Primate brain complexity may be linked to fruit
By Emma Gruner, Staff Writer
“An apple a day keeps the doctor away,” as the old saying goes.
The benefits of a fruit-rich diet for our physical health and well-being is considered common knowledge.
Yet new research suggests that fruit may be a mental superfood as well — or at least it was to our primate relatives.
According to a recent study, the increased size and complexity of certain primates’ brains may have evolved due primarily to an affinity for fruit.
The observation that some primates’ brains are larger and more evolved than others has been recognized for years.
Until this point, however, factors like diet and ecology were considered irrelevant.
Rather, the prevailing explanation for the phenomenon is what is known as the social brain hypothesis, which states that primates evolved larger brains in order to interact in larger groups.
In fact, it was the realm of social relationships that originally inspired study author Alex Decasien, a doctoral student of biological anthropology at New York University.
Decasien was curious whether a primate’s status as either monogamous or promiscuous had any effect on its brain size, and she decided to conduct research into the matter.
Decasien and her team collected data about diet and social life from 140 species across all primate groups – monkeys, apes, lorises and lemurs.
Remarkably, neither monogamy/promiscuity nor, as the social brain hypothesis would suggest, community numbers appeared to have a marked influence on brain size.
Instead, the determining factor was diet – whether the primate’s meals consisted of mostly leaves or mostly fruit. For example, spider monkeys and howler monkeys – both of whom live in the South American rainforest in social groups of about ten – displayed significant differences in brain size.
While the howlers spend their days leisurely munching on trumpet tree leaves, the spider monkeys use their evenings to forage for passion fruit…and have larger brains to show for it.
Overall, primates with a fruit-based diet had approximately 25 percent more brain tissue, even when adjusted for body size and species relatedness.
Decasien and her team published their findings in Nature Ecology and Evolution on March 27.
From a biological standpoint, these findings are sound. In leaves, important nutrients are locked behind cell walls, the digestion of which takes considerable energy.
Fruits, on the other hand, provide large amounts of calories in an easy-to-digest package, allowing the excess energy to go towards the development of the brain.

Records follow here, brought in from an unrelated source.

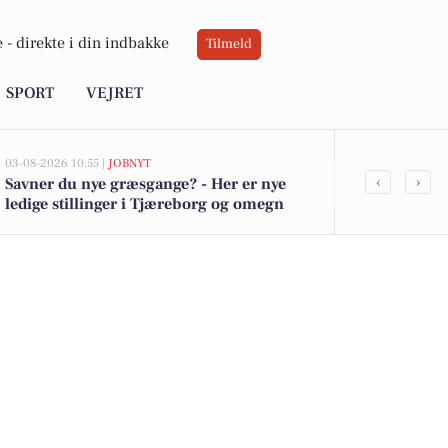
 -
direkte i din indbakke
Tilmeld
SPORT
VEJRET
03-08-2026 10:55 |
JOBNYT
03-08-2026 08:38
‹
›
Savner du nye græsgange? - Her er nye
Blikkenslager
ledige stillinger i Tjæreborg og omegn
i Tjærebor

Nonetheless, many members of the scientific community are not entirely convinced by Decasien’s conclusions.
One of the most vocal critics has been Robert Dunbar, evolutionary psychologist at the University of Oxford and one of the original authors of the social brain hypothesis.

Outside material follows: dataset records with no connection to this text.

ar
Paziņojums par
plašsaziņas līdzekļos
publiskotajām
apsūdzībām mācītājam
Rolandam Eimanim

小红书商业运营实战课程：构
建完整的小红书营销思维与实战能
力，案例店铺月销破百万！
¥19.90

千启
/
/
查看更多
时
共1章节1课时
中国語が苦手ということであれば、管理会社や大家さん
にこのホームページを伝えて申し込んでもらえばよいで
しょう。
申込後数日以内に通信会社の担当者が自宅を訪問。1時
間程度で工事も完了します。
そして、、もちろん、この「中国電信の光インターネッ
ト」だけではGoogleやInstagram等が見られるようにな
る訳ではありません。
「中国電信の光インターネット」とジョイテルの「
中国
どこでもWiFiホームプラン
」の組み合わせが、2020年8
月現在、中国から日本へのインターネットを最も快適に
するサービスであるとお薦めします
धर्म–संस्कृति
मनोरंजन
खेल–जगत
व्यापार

While he admits that a fruit-based diet could very well have allowed the development of a complex brain, he still considers social relationships to be the ultimate selective pressure behind the process.
Dunbar argues that the increased cognitive demands of large communities led to the need for higher brain development, for which the extra fruit-harvested energy could be easily utilized. As he points out, “[diet and sociality] are not alternative explanations [for larger brains]. They are complementary observations”.

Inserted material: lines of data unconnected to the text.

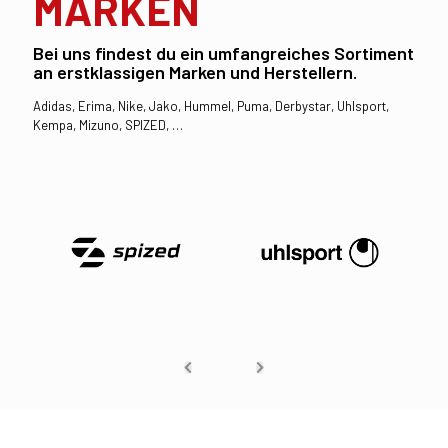
MARKEN
Bei uns findest du ein umfangreiches Sortiment
an erstklassigen Marken und Herstellern.
Adidas, Erima, Nike, Jako, Hummel, Puma, Derbystar, Uhlsport,
Kempa, Mizuno, SPIZED, …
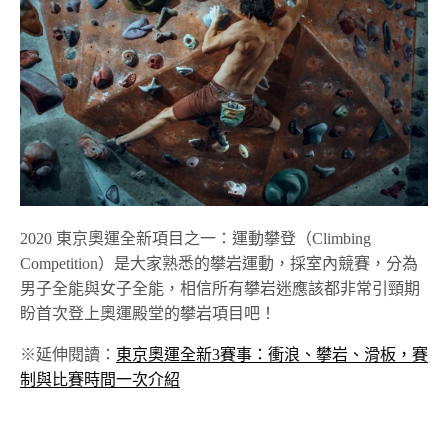
2020 東京奧運全新項目之一：運動攀登（Climbing
Competition）是大家熟悉的攀岩運動，採室內競賽，分為
男子全能與女子全能，相信所有攀岩迷應該都非常引頸期
盼首次登上奧運殿堂的攀岩項目吧！
※延伸閱讀：
東京奧運全新3賽事：衝浪、攀岩、滑板，賽
制與比賽時間一次介紹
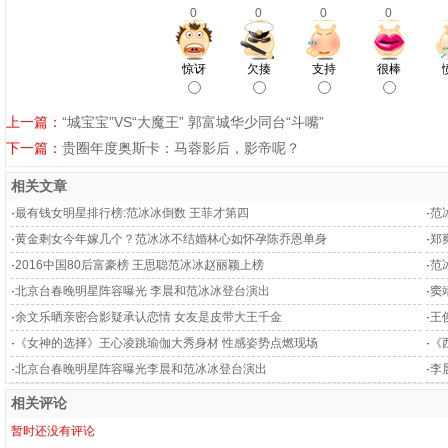
0
0
0
0
惊讶
欠揍
支持
很棒
上一篇：
“城宝宝”VS“大魔王” 郭富城华少同台“斗嘴”
下一篇：
贵圈年度奥斯卡：马蓉影后，影帝呢？
相关文章
·
最有钱女明星排行榜:范冰冰倒数 王菲才第四
·
范
·
黄金剩女今年嫁几个？范冰冰不结婚林心如怀孕陈乔恩单身
·
郑
·
2016中国80后富豪榜 王思聪范冰冰赵丽颖上榜
·
范
·
北京台春晚明星阵容曝光 李晨和范冰冰登台演出
·
窦
·
余文乐晒亲密合影疑承认恋情 女友是皮带大王千金
·
王
·
《女神的选择》王心凌跳瑜伽大秀身材 性感姿势点燃现场
·
《
·
北京台春晚明星阵容曝光李晨和范冰冰登台演出
·
李
相关评论
暂时还没有评论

Decasien still has some diet-driven theories of her own, though. According to her, the process of finding and eating fruit is more cognitively challenging than eating leaves.
Leaves, she argues, primates can find anywhere, but fruit-eating requires them to remember and seek out the locations of the best specimens.
For these reasons, fruit-eating primates generally cover a larger range than leaf-eaters, which helps develop their navigation skills.
The process of recovering hard-to-reach fruits, too, provides the primates with opportunities to practice using tools and solving problems.
All of these factors could potentially be selective pressures in their own right, forcing the development of large brains among the fruit-eaters.
Of course, even Decasien concedes that the explanation behind her observations is probably not black and white, and that the primates’ diets may have simply jump-started brain growth before social pressures took over.
In the study of evolution, it can be extraordinarily difficult to distinguish between a legitimate selective pressure and what is simply a convenient physiological change.
“It’s definitely impossible to tease apart at some point,” Decasien admits.
Nonetheless, her research introduced a new, compelling variable into a debate that was long considered over, raising the question of what other scientific assumptions we may be placing a little too much confidence in.